Mientras aceleraba con el pie bueno y desembragaba con el pie malo, el que me había desollado contra el fondo de la piscina, razoné que no tenía otra alternativa que devolver a Rosana a sus padres y olvidarme de aquel juego. Después de escarbar entre mis peores inclinaciones, comprendía que me faltaba resolución para ir más allá del punto al que había llegado. En parte me frenaba el escrúpulo. Tenía compañeros con hijas de la edad de Rosana y algunos eran tipos a los que respetaba, más o menos. Ellos me habrían despreciado por mi conducta, y a mí no me daba igual que me faltasen argumentos de peso para defenderme de un desprecio así. Rosana no parecía desde luego una niña indefensa, pero eso podía ser sólo una apreciación torcida por mi parte. Y aunque yo necesitaba ajustar cuentas con las muchachas de quince años, tal necesidad era una anomalía y no cabía esperar que nadie la entendiese. También tenía miedo de las consecuencias prácticas. Por supuesto me espantaban las que habrían de seguirse de la peor de las situaciones posibles, la de ser descubierto y tener que responder de mis cochinadas ante la justicia. Pero también me horrorizaba un desenlace menos grave y harto previsible: que Rosana se convirtiera de pronto en una mujer dentro de su cuerpo adolescente y dejara de ser simpática y hasta guapa y empezara a juzgarme. De una mujer de verdad uno puede librarse por diversos procedimientos generalmente admitidos y sencillos de poner en práctica. Muchos de esos métodos hasta son compatibles con la convivencia. Por el contrario, de una mujer niña, con la que además se mantiene una relación indecente, no hay manera segura ni fácil de librarse.
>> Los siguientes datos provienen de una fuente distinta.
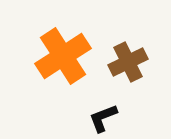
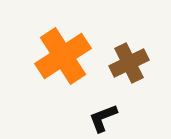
brown cross: moved 1 px right, 1 px down
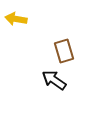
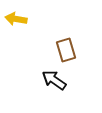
brown rectangle: moved 2 px right, 1 px up
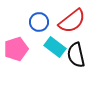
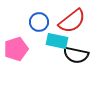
cyan rectangle: moved 2 px right, 6 px up; rotated 25 degrees counterclockwise
black semicircle: rotated 65 degrees counterclockwise
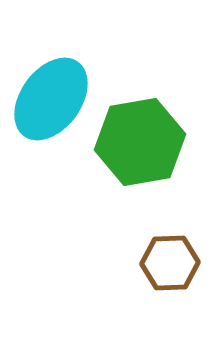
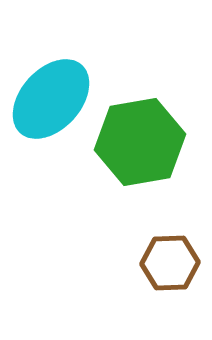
cyan ellipse: rotated 6 degrees clockwise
Estaba a punto de formular en voz alta, y en términos un poco más heroicos, mi decisión de renunciar a vernos más, cuando Rosana tuvo aquella idea que nunca habría debido tener:
– Vamos a un sitio donde no haya nadie.
Lo lógico habría sido que yo no me plegara a aquel capricho. En algún momento había que pararla y aquél era tan bueno como cualquiera. Sin embargo, elegí calcular que hacerle caso podía servirme para ganar tiempo y buscar un modo astuto de convencerla.
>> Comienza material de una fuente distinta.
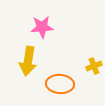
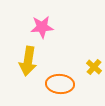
yellow cross: moved 1 px down; rotated 28 degrees counterclockwise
– Claro, como tú mandes. ¿Tienes alguna preferencia? -pregunté.
– Por aquí mismo. Donde conozcas.
Hice memoria y se me ocurrió el descampado que hay al lado de la Universidad a Distancia. Cuando estaba en la facultad iba con frecuencia. Había ido antes con chicas. Incluso había roto con una novia allí, por si valía el precedente. Una vez que llegamos maniobré hasta un lugar apartado, bajo unos árboles. Quité el contacto y sentí la obligación de ser el primero que hablase:
– Rosana.
– Qué.
– Verás -titubeé-, a veces uno no hace exactamente lo que le gusta.
– Ya.
– Quiero decir que por mucho que uno quiera algo, a veces hay que dejarlo.
– Una lástima.
– Muchas cosas se empiezan como de broma, y mientras dura la broma no pasa nada. El caso es que no se puede estar siempre de broma. Al final las cosas se hacen serias y hay que tener más cuidado.